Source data
===

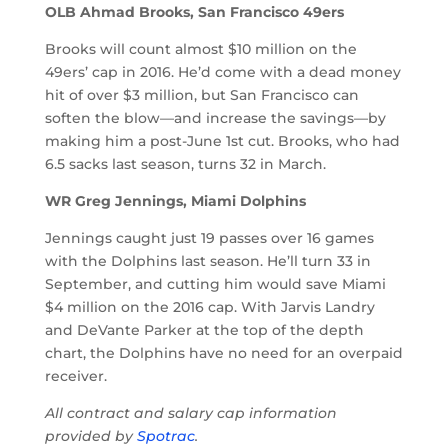
OLB Ahmad Brooks, San Francisco 49ers
Brooks will count almost $10 million on the
49ers’ cap in 2016. He’d come with a dead money
hit of over $3 million, but San Francisco can
soften the blow—and increase the savings—by
making him a post-June 1st cut. Brooks, who had
6.5 sacks last season, turns 32 in March.
WR Greg Jennings, Miami Dolphins
Jennings caught just 19 passes over 16 games
with the Dolphins last season. He’ll turn 33 in
September, and cutting him would save Miami
$4 million on the 2016 cap. With Jarvis Landry
and DeVante Parker at the top of the depth
chart, the Dolphins have no need for an overpaid
receiver.
All contract and salary cap information
provided by
Spotrac
.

===

- **The problem**
Take each line above that holds the string "last" and copy it.

- **Task answer**
6.5 sacks last season, turns 32 in March.
with the Dolphins last season. He’ll turn 33 in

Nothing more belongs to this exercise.